The Framework of Lysine Metabolism
The lysine metabolic network can be divided into three main components: synthesis, degradation, and interaction networks. The synthesis pathway is exclusive to microorganisms and plants, encompassing the diaminopimelate (DAP) pathway and the α-ketoglutarate pathway. The degradation pathway includes the saccharopine pathway, predominant in the liver, and the pipecolate pathway, more active in brain tissue and cancer cells. The saccharopine pathway is the primary degradation route, where lysine and α-ketoglutarate are converted into saccharopine by the LKR/SDH enzyme complex, which is further broken down into glutamate and α-aminoadipate semialdehyde. The pipecolate pathway, a secondary route, converts lysine into pipecolic acid via lysine cyclase, ultimately producing acetyl-CoA. LM is intricately linked to glutamate metabolism, the tricarboxylic acid (TCA) cycle, and the urea cycle, forming a complex metabolic interaction network.

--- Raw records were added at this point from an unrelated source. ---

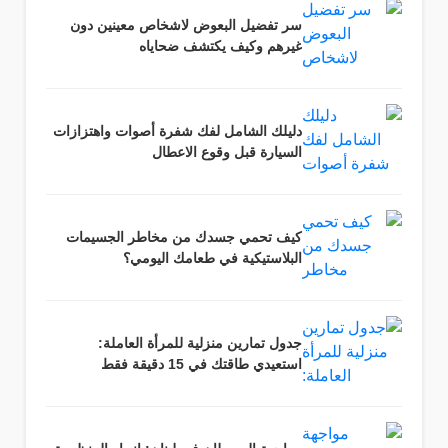
سر تفضيل البعوض لاشخاص معينين دون
غيرهم وكيف يكتشف ضحاياه
دليلك الشامل لفك شفرة أصوات واهتزازات
السيارة قبل وقوع الاعطال
كيف تحمي جسدك من مخاطر الجسيمات
البلاستيكية في طعامك اليومي؟
جدول تمارين منزلية للمرأة العاملة:
استعيدي طاقتك في 15 دقيقة فقط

The impact of lysine metabolism on the liver and kidneys
LM significantly impacts liver and kidney function. The liver serves as the central hub for LM, with mitochondria highly expressing the LKR/SDH enzyme complex, processing approximately 70% of dietary lysine. Through the TCA cycle, each lysine molecule can generate 15 ATP molecules, providing energy for liver cells. The liver also eliminates excess lysine, preventing hyperlysinemia. The kidneys play a regulatory role in LM, with proximal tubular cells absorbing 98% of filtered lysine through the SLC7A9/SLC3A1 transporter to maintain lysine balance. Ammonium ions (NH4+) produced during LM contribute to urine acidification and acid-base balance regulation. The kidneys also adjust lysine metabolic flux in response to insulin and glucagon signals. The liver and kidneys collaborate through the liver-kidney axis, with metabolic intermediates produced by the liver, such as α-aminoadipic acid, further processed by the kidneys. This collaboration ensures the dynamic distribution of lysine and its metabolites across organs, maintaining overall metabolic homeostasis.

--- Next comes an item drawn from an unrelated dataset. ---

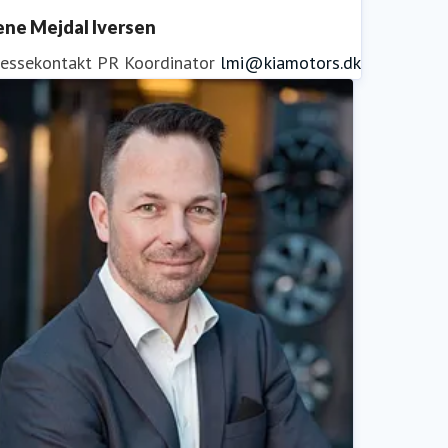
ene Mejdal Iversen
ressekontakt
PR Koordinator
lmi@kiamotors.dk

Figur1 . Lysine structure.(Lehmann MS.1972)
Biosynthesis of Lysine
Lysine synthesis in microorganisms: diaminoheptanoic acid (DAP) pathway
In microorganisms, lysine is primarily synthesized through the DAP pathway. This pathway begins with aspartate, which is phosphorylated to form β-aspartyl phosphate by aspartate kinase (AK). Aspartate semialdehyde is then produced by aspartate semialdehyde dehydrogenase (ASD). The condensation of aspartate semialdehyde and pyruvate, catalyzed by dihydropicolinate synthase (DHDPS), yields dihydropicolinate (DHP). Through a series of reactions, DHP is converted into diaminopimelate (DAP), which is finally decarboxylated to lysine by diaminopimelate decarboxylase (DapDC). The DAP pathway is highly conserved in microorganisms and is subject to strict metabolic regulation, with AK and DHDPS being feedback-inhibited by lysine to ensure precise control of lysine synthesis.
Lysine synthesis in plants: DAP pathway and its key enzymes
In plants, lysine synthesis also relies on the DAP pathway, but its regulatory mechanisms differ from those in microorganisms. The pathway starts with aspartate and proceeds through intermediates such as aspartate semialdehyde, dihydropicolinate, and diaminopimelate to produce lysine. Similar to microorganisms, AK and DHDPS are key enzymes in the DAP pathway in plants, but they are more sensitive to lysine feedback inhibition. Lysine synthesis in plants primarily occurs in chloroplasts and plastids, which are not only sites for photosynthesis but also for the synthesis of various amino acids. Studies have shown that key enzymes of the DAP pathway are highly expressed in these organelles, emphasizing the close relationship between lysine synthesis and plant metabolism. Lysine is not only essential for protein synthesis in plants but also plays a role in the synthesis of plant hormones, such as ethylene, and in responses to environmental stresses like drought and salinity.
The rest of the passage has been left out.